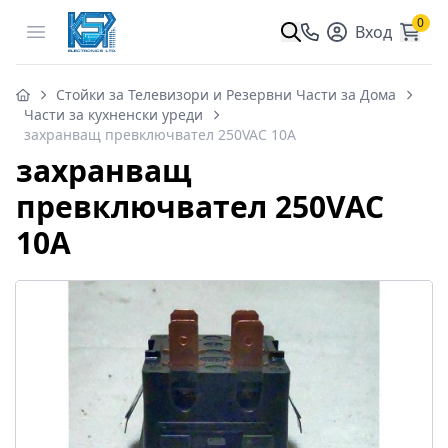
0
Open menu
Вход
Стойки за Телевизори и Резервни Части за Дома
Части за кухненски уреди
захранващ превключвател 250VAC 10A
захранващ
превключвател 250VAC
10A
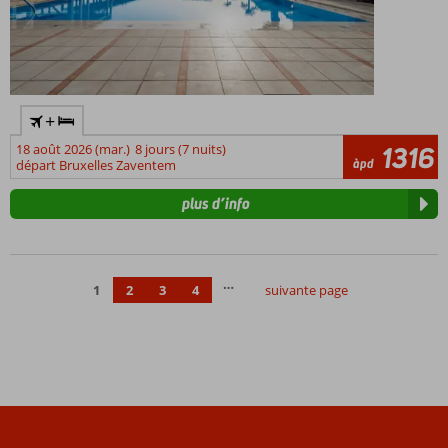
+
18 août 2026 (mar.)
8 jours (7 nuits)
1316
àpd
départ Bruxelles Zaventem
plus d’info
…
1
2
3
4
suivante page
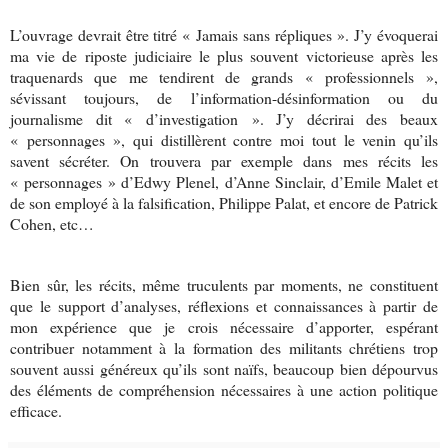
L’ouvrage devrait être titré « Jamais sans répliques ». J’y évoquerai
ma vie de riposte judiciaire le plus souvent victorieuse après les
traquenards que me tendirent de grands « professionnels »,
sévissant toujours, de l’information-désinformation ou du
journalisme dit « d’investigation ». J’y décrirai des beaux
« personnages », qui distillèrent contre moi tout le venin qu’ils
savent sécréter. On trouvera par exemple dans mes récits les
« personnages » d’Edwy Plenel, d’Anne Sinclair, d’Emile Malet et
de son employé à la falsification, Philippe Palat, et encore de Patrick
Cohen, etc…
Bien sûr, les récits, même truculents par moments, ne constituent
que le support d’analyses, réflexions et connaissances à partir de
mon expérience que je crois nécessaire d’apporter, espérant
contribuer notamment à la formation des militants chrétiens trop
souvent aussi généreux qu’ils sont naïfs, beaucoup bien dépourvus
des éléments de compréhension nécessaires à une action politique
efficace.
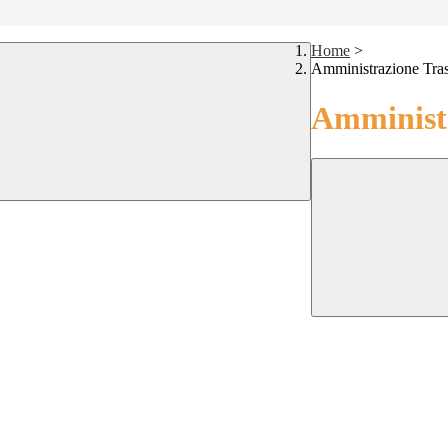
Home
>
Amministrazione Tra
Amministr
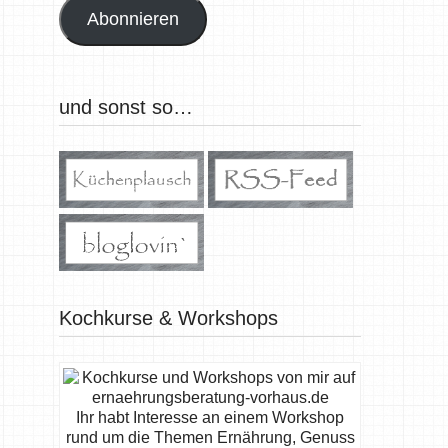
Abonnieren
und sonst so…
Kochkurse & Workshops
Ihr habt Interesse an einem Workshop
rund um die Themen Ernährung, Genuss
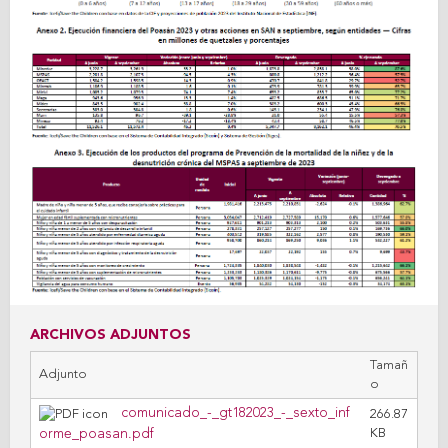
ARCHIVOS ADJUNTOS
Tamañ
Adjunto
o
comunicado_-_gt182023_-_sexto_inf
266.87
orme_poasan.pdf
KB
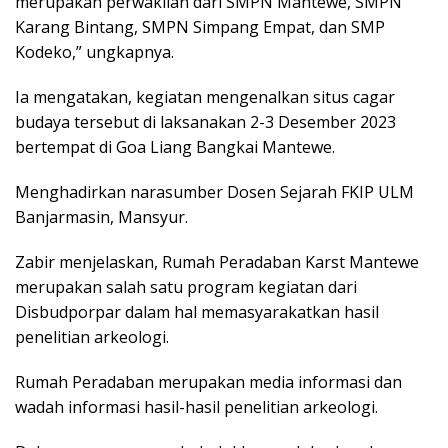
merupakan perwakilan dari SMPN Mantewe, SMPN
Karang Bintang, SMPN Simpang Empat, dan SMP
Kodeko,” ungkapnya.
Ia mengatakan, kegiatan mengenalkan situs cagar
budaya tersebut di laksanakan 2-3 Desember 2023
bertempat di Goa Liang Bangkai Mantewe.
Menghadirkan narasumber Dosen Sejarah FKIP ULM
Banjarmasin, Mansyur.
Zabir menjelaskan, Rumah Peradaban Karst Mantewe
merupakan salah satu program kegiatan dari
Disbudporpar dalam hal memasyarakatkan hasil
penelitian arkeologi.
Rumah Peradaban merupakan media informasi dan
wadah informasi hasil-hasil penelitian arkeologi.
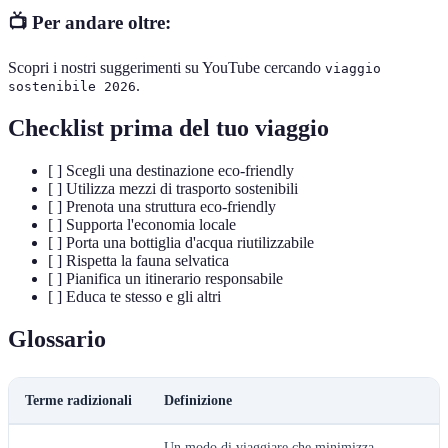
📺 Per andare oltre:
Scopri i nostri suggerimenti su YouTube cercando
viaggio
.
sostenibile 2026
Checklist prima del tuo viaggio
[ ] Scegli una destinazione eco-friendly
[ ] Utilizza mezzi di trasporto sostenibili
[ ] Prenota una struttura eco-friendly
[ ] Supporta l'economia locale
[ ] Porta una bottiglia d'acqua riutilizzabile
[ ] Rispetta la fauna selvatica
[ ] Pianifica un itinerario responsabile
[ ] Educa te stesso e gli altri
Glossario
Terme radizionali
Definizione
Un modo di viaggiare che minimizza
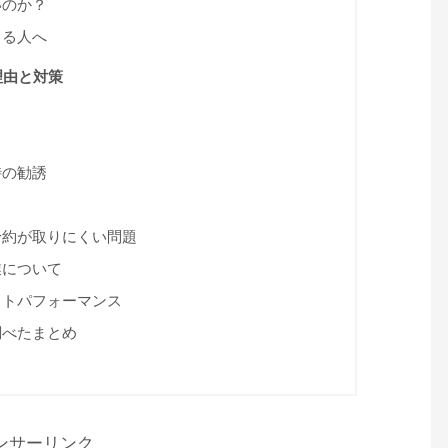
いのか？
じる人へ
理由と対策
時の勧誘
予約が取りにくい問題
業について
ストパフォーマンス
調べたまとめ
ンサーリンク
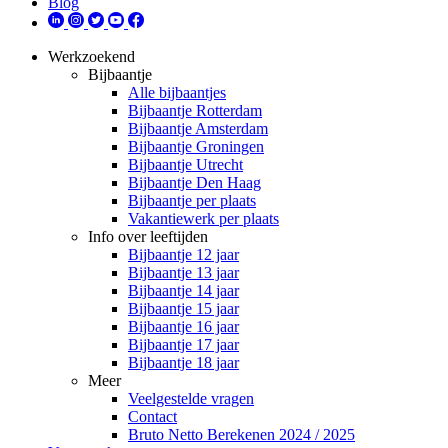
Blog
Werkzoekend
Bijbaantje
Alle bijbaantjes
Bijbaantje Rotterdam
Bijbaantje Amsterdam
Bijbaantje Groningen
Bijbaantje Utrecht
Bijbaantje Den Haag
Bijbaantje per plaats
Vakantiewerk per plaats
Info over leeftijden
Bijbaantje 12 jaar
Bijbaantje 13 jaar
Bijbaantje 14 jaar
Bijbaantje 15 jaar
Bijbaantje 16 jaar
Bijbaantje 17 jaar
Bijbaantje 18 jaar
Meer
Veelgestelde vragen
Contact
Bruto Netto Berekenen 2024 / 2025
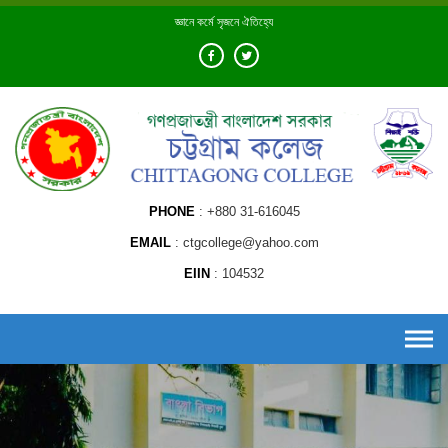
Skip
জ্ঞানে কর্মে সৃজনে ঐতিহ্যে
to
content
PHONE
+880 31-616045
EMAIL
ctgcollege@yahoo.com
EIIN
104532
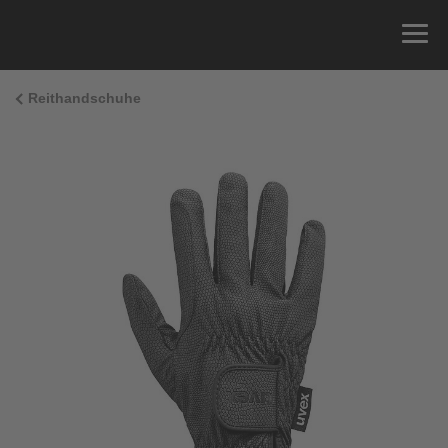
Reithandschuhe
Größenberatung
Sie können einfach Ihren Handumfang messen und
die richtige Größe aus der Größentabelle unten
ablesen.
Größe
x
Umfang
4
15.0 cm
4.5
15.5 cm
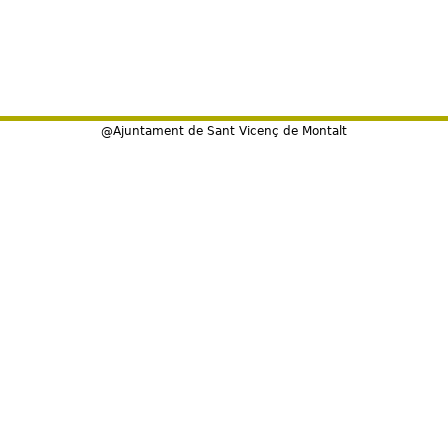
@Ajuntament de Sant Vicenç de Montalt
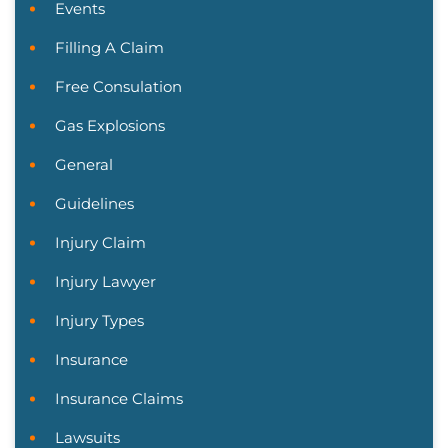
Events
Filling A Claim
Free Consulation
Gas Explosions
General
Guidelines
Injury Claim
Injury Lawyer
Injury Types
Insurance
Insurance Claims
Lawsuits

| What is expected |
Within the data above, how many lines include the string "Rumah"? Only the number is required.

| Solved exercise |
2